Control the IOPS of a disk

Note To control the IOPS of a disk, you must first create a worker node that uses the Alibaba Cloud Linux 2 operating system.
  1. Create a Fio container. The container uses Fio to perform write stress tests on a disk.
    Use the following template to create a pod that is mounted with a disk volume. The pod is deployed on the node cn-beijing.192.168.0.182. The device number of the mounted disk is /dev/vdb1 and the disk is mounted to the /mnt path.
    apiVersion: apps/v1
    kind: Deployment
    metadata:
      name: fio
      labels:
        app: fio
    spec:
      selector:
        matchLabels:
          app: fio
      template:
        metadata:
          labels:
            app: fio
        spec:
          nodeName: cn-beijing.192.168.0.182   # The pod is deployed on the node cn-beijing.192.168.0.182. 
          containers:
          - name: fio
            image: registry.cn-beijing.aliyuncs.com/shuangkun/fio:v1
            command: ["sh", "-c"]
            # Use Fio to perform write stress tests on the disk. 
            args: ["fio -filename=/data/test -direct=1 -iodepth 1 -thread -rw=write -ioengine=psync -bs=16k -size=2G -numjobs=10 -runtime=12000 -group_reporting -name=mytest"]
            volumeMounts:
              - name: pvc
                mountPath: /data    # The disk volume is mounted to the /data path. 
          volumes:
            - name: pvc
              hostPath:
                path: /mnt
  2. Limit the throughput of the pod by deploying the CRD that is used to control the IOPS of the disk.

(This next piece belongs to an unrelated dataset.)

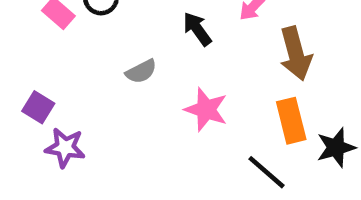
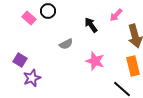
purple star: (65, 148) -> (32, 78), turned -30

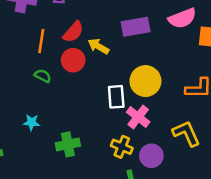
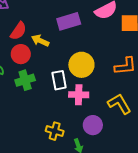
pink cross: (138, 117) -> (79, 95), turned -30
green cross: (68, 144) -> (25, 80), moved
yellow cross: (122, 147) -> (55, 131), moved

    Use the following template to set the BPS of the /dev/vdb1 disk to 1048576, 2097152, and 3145728 in sequence and check the disk performance when each value is specified.

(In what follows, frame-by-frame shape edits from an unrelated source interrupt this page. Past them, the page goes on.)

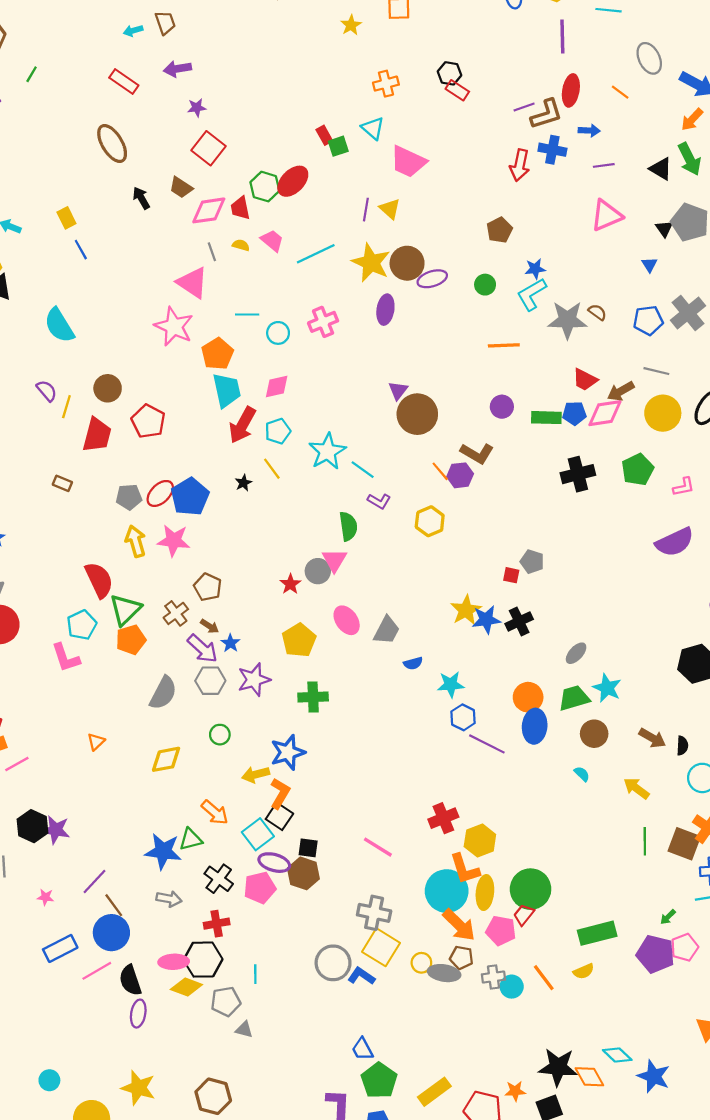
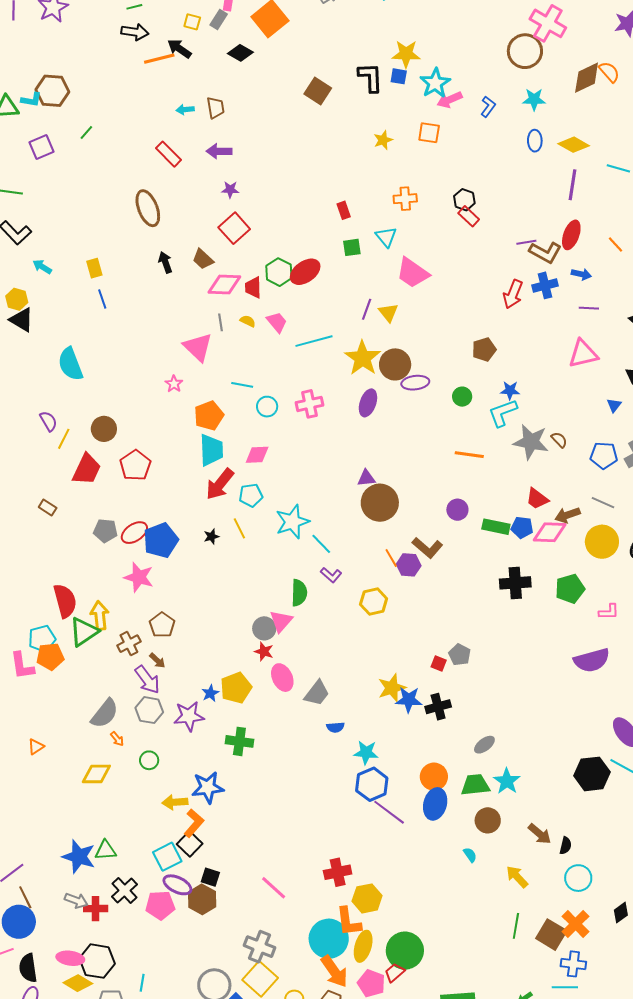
brown L-shape: (546, 114) -> (545, 252), turned 36
red rectangle: (324, 135) -> (344, 210), moved
blue cross: (552, 150) -> (545, 285), turned -35
pink star: (174, 327) -> (174, 384), size x0.5
purple triangle: (398, 390) -> (366, 478), turned 36
yellow arrow: (135, 541) -> (100, 615), moved
red star: (290, 584) -> (264, 652), moved, turned -30
orange pentagon: (131, 640) -> (50, 657), moved
blue star: (230, 643) -> (210, 693), moved
blue hexagon: (463, 717) -> (372, 784), size x1.4
orange arrow: (215, 812) -> (117, 739), moved, size x0.6
red cross: (217, 924) -> (96, 909), moved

    apiVersion: resources.alibabacloud.com/v1alpha1
    kind: Cgroups
    metadata:
      name: cgroups-sample-fio
    spec:
      pod:
        name: fio-6b6c469fdf-44h7v
        namespace: default
        containers:
        - name: fio
          blkio:
            device_write_bps: [{device: "/dev/vdb1", value: "1048576"}]
  3. Check the monitoring data of the disk on the node cn-beijing.192.168.0.182, as shown in the following figure.
    8485
    The preceding figure shows that the throughput BPS of the pod is as expected and the pod is not restarted during the modification.

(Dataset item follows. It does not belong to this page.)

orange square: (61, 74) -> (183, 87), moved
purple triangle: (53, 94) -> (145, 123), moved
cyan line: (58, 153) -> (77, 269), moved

Topology-aware CPU scheduling

You can use resource-controller with ACK schedulers to facilitate CPU binding and automate CPU selection on physical machines with multi-core CPUs, such as Intel, AMD, and ARM.

Topology-aware CPU scheduling manages vCPUs and hyperthreading properly to avoid the following issues: switchover between L1 cache and L2 cache, off-chip transmission across Non-Uniform Memory Access (NUMA), and frequent refreshing of L3 cache. This maximizes CPU utilization for CPU-intensive applications that run with multiple threads. For more information about topology-aware CPU scheduling, see the presentation by the ACK team at KubeCon 2020: Practice of Fine-grained Cgroups Resources Scheduling in Kubernetes.